GH: I actually have remarkably few. We've got computerized care. We put $4 billion into an electronic medical records and support system. And it worked.

HLM:What issues will your successor have to grapple with?

GH: Keeping up. The new technology world is changing rapidly. We lead right now with EMR available to people on their iPhones, the type of thing that is cutting edge. But I think healthcare technology, the app universe, is going to explode.

And whoever succeeds me will have to be right on top of that whole agenda, making sure KP keeps up and is a leader. Right now, we have more e-visits and e-connectivity and more electronic lab results than anybody. But if we stopped right now and just put a stake in the ground and said we're done, the market and care delivery process [would] move past us.

 

HLM: I mentioned that a lot of hospitals resent Kaiser. Talk about that and how you've been able to forge relationships with providers in those communities?

GH: I always feel a little bad for hospitals that are totally bound to a fee-for-service world. I've done that...and I know that hospital world very well. It's hard to be a fee-for service hospital. You have to wait for something bad to happen to someone to get them into your hospital, and then you make more money when the worst things happen. There's a perversity there that makes being in that world challenging.

And I think some of the hospitals are jealous. I don't have a sense that it's a nasty energy, but I think some hospitals are jealous of the fact that we can figure out how to cut broken bones by a third, and not lose revenue from all those patients...

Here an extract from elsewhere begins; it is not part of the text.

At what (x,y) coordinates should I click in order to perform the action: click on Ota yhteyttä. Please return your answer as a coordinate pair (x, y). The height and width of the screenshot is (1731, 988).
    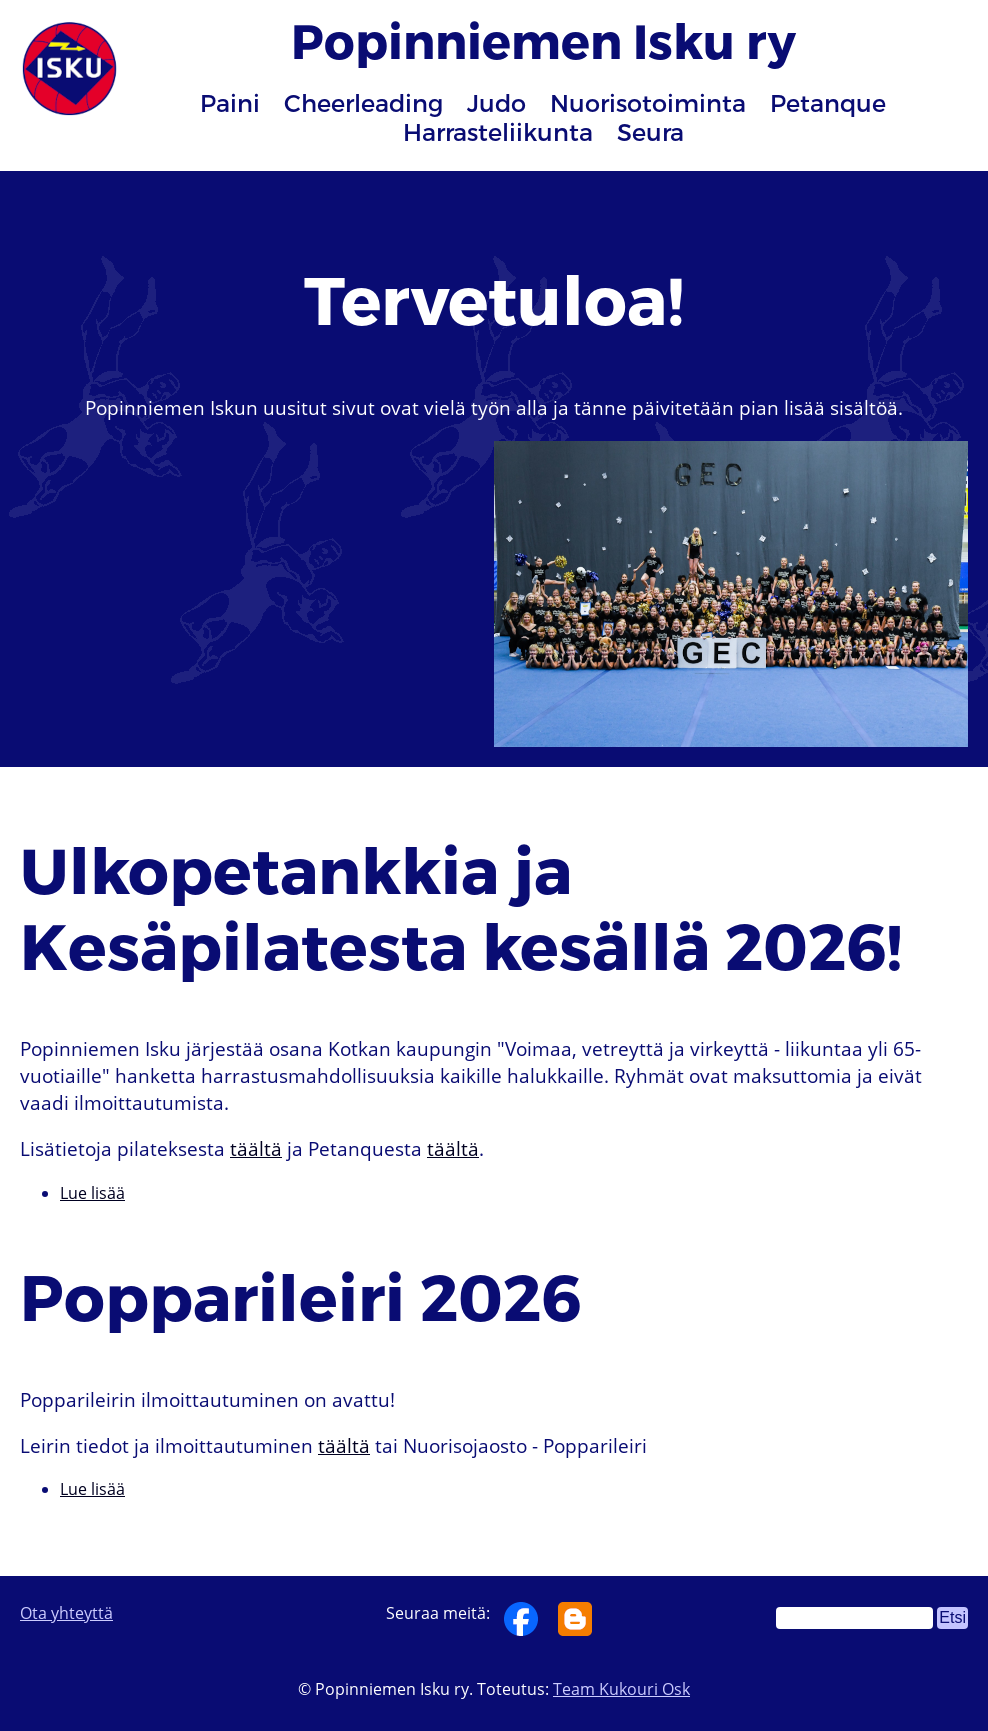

We get the money up front and then we have savings, and we can divert the savings to other uses without losing revenue stream. I think other hospitals are jealous of that...people wish they had our model.

HLM: Regardless of whether the President is re-elected, what challenges do you see for the implementation of healthcare reform?

GH: I think it's going to be really important to get the exchanges right. They will define the insurance market going forward, and if they're done well, there will be consumer choice and people will be able to go to the exchanges with a broader array of choices, with good data about quality and service. If they're done badly, they can end up being just narrow channels with dueling actuaries rather than dueling healthcare systems.

HLM: Who will be your successor?

GH: We have some extremely highly qualified internal candidates. I've given our board a rich array of people to choose from and we have some exceptional people. In addition to that, it's the best job in healthcare, a vertically integrated healthcare system. And there are going to be some people outside who will say, "Oh boy, I would love to have that job."

HLM: What kind of fishing and boating do you like?

GH: I love to fly fish. I do it for trout, small mouth bass and panfish. I love every kind of boat. I have canoes, kayaks, wind boards, motorboats and a sail boat. The sailboat is a 26-foot MacGregor.

Segments of this interview were edited for brevity.